Consistent Constraints on the Equivalence Principle from localised Fast Radio Bursts

Abstract

Fast Radio Bursts (FRBs) are short astrophysical transients of extragalactic origin. Their burst signal is dispersed by the free electrons in the large-scale-structure (LSS), leading to delayed arrival times at different frequencies. Another potential source of time delay is the well known Shapiro delay, which measures the space-space and time-time metric perturbations along the line-of-sight. If photons of different frequencies follow different trajectories, i.e. if the universality of free fall guaranteed by the weak equivalence principle (WEP) is violated, they would experience an additional relative delay. This quantity, however, is not an observable on the background level as it is not gauge independent, which has led to confusion in previous papers. Instead, an imprint can be seen in the correlation between the time delays of different pulses.
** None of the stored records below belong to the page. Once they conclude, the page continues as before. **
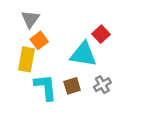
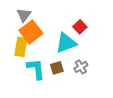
orange square: (39, 40) -> (31, 32), size x1.6
cyan triangle: (83, 54) -> (66, 43), turned -30

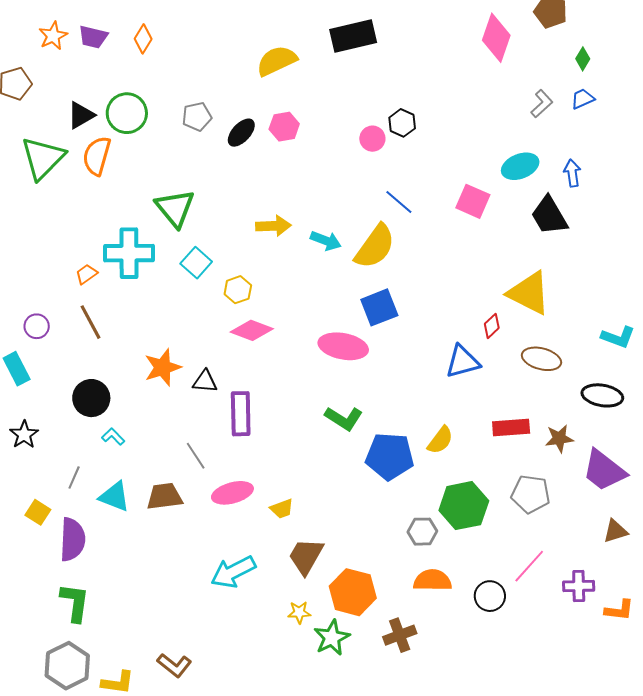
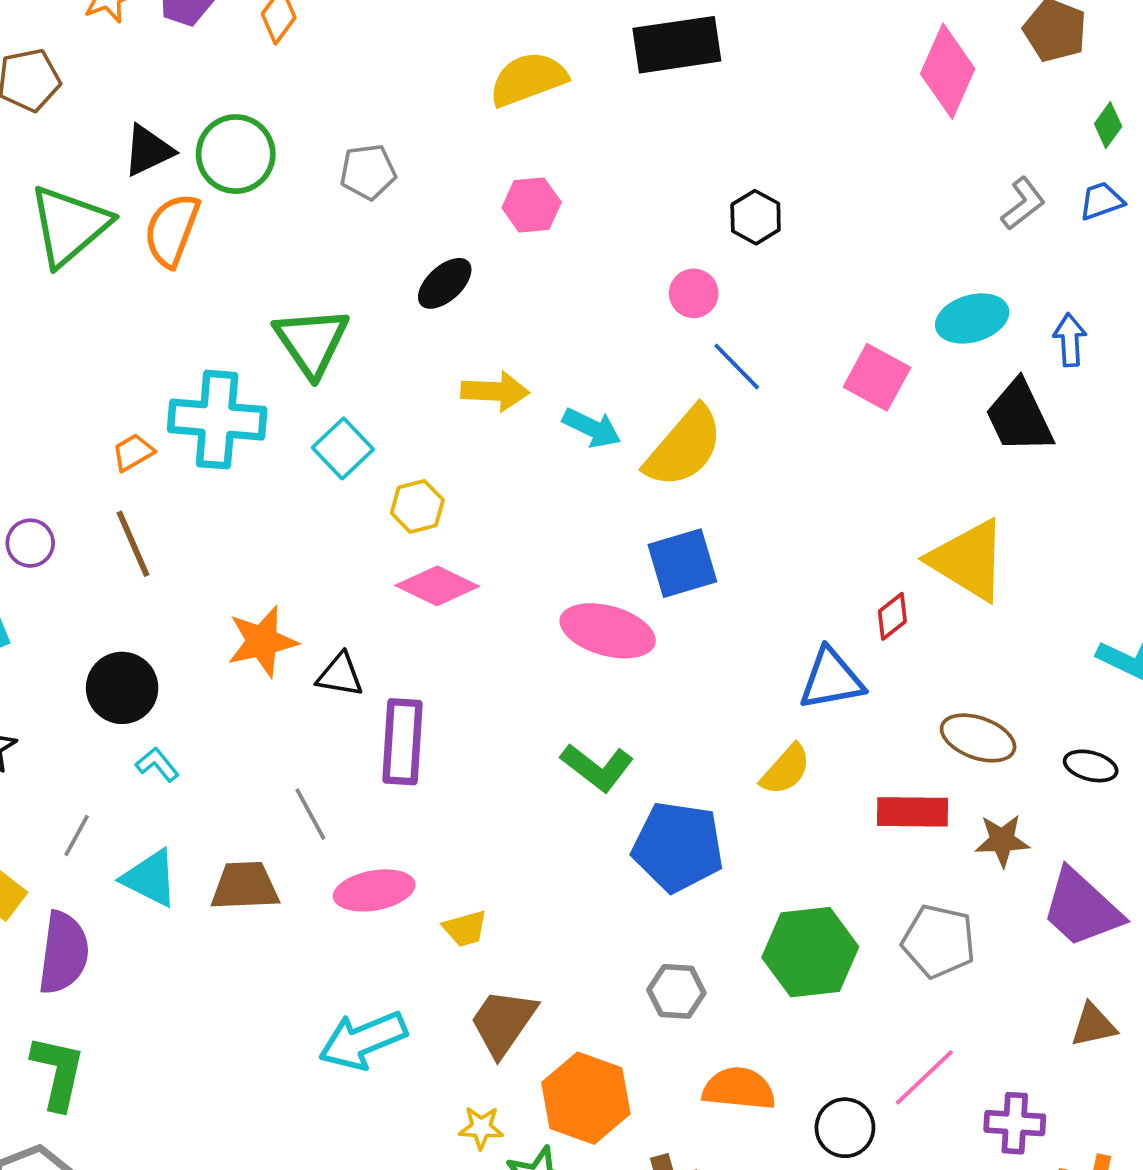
black ellipse: (241, 133) -> (445, 283), moved
pink circle: (372, 139) -> (694, 293), moved
brown ellipse: (541, 359) -> (978, 738), moved
black ellipse: (602, 395) -> (1091, 766), size x0.7
yellow semicircle: (440, 440) -> (786, 770), moved
gray hexagon: (422, 532) -> (676, 991), moved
In this paper, we derive robust and consistent constraints from twelve localised FRBs on the violation of the WEP in the energy range between 4.6 and 6 meV. In contrast to a number of previous studies, we consider our signal to be not in the model, but in the covariance matrix of the likelihood. To do so, we calculate the covariance of the time delays induced by the free electrons in the LSS, the WEP breaking terms, the Milky Way and host galaxy. By marginalising over both host galaxy contribution and the contribution from the free electrons, we find that the parametrised post-Newtonian parameter γ characterising the WEP violation must be constant in this energy range to 1 in 1013 at 68\;\% confidence. These are the tightest constraints to-date on γ in this low energy range.